Task to carry out: Quote exactly, and only, the lines of the material below from the line with "Identify the location" through the line with "What are the".

Records for the exercise:

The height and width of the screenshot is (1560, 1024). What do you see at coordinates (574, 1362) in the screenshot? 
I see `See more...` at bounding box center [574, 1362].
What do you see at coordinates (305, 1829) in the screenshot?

---

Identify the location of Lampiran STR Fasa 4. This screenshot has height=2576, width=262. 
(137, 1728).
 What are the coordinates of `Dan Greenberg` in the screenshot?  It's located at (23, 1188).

---

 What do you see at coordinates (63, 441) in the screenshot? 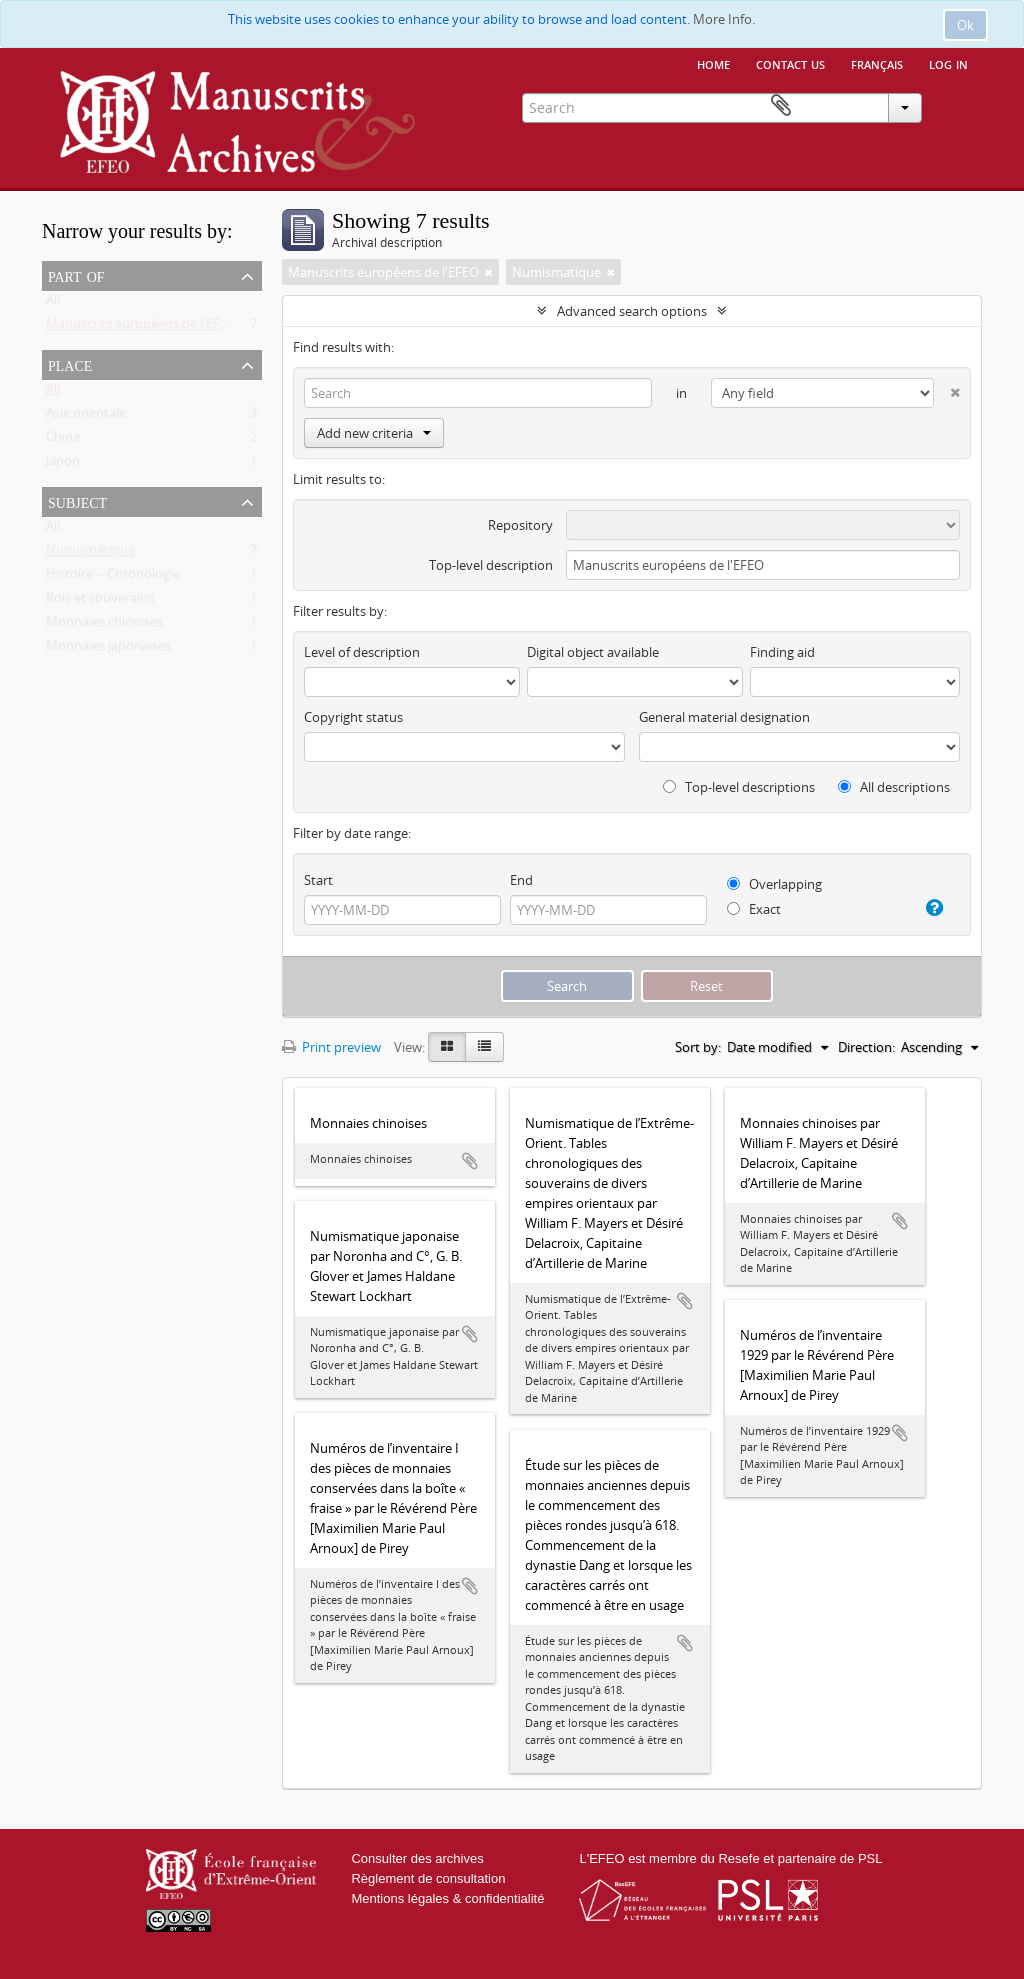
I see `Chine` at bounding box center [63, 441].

Expected answer:
Identify the location of Lampiran STR Fasa 4. This screenshot has height=2576, width=262. 
(137, 1728).
 What are the coordinates of `Dan Greenberg` in the screenshot?  It's located at (23, 1188).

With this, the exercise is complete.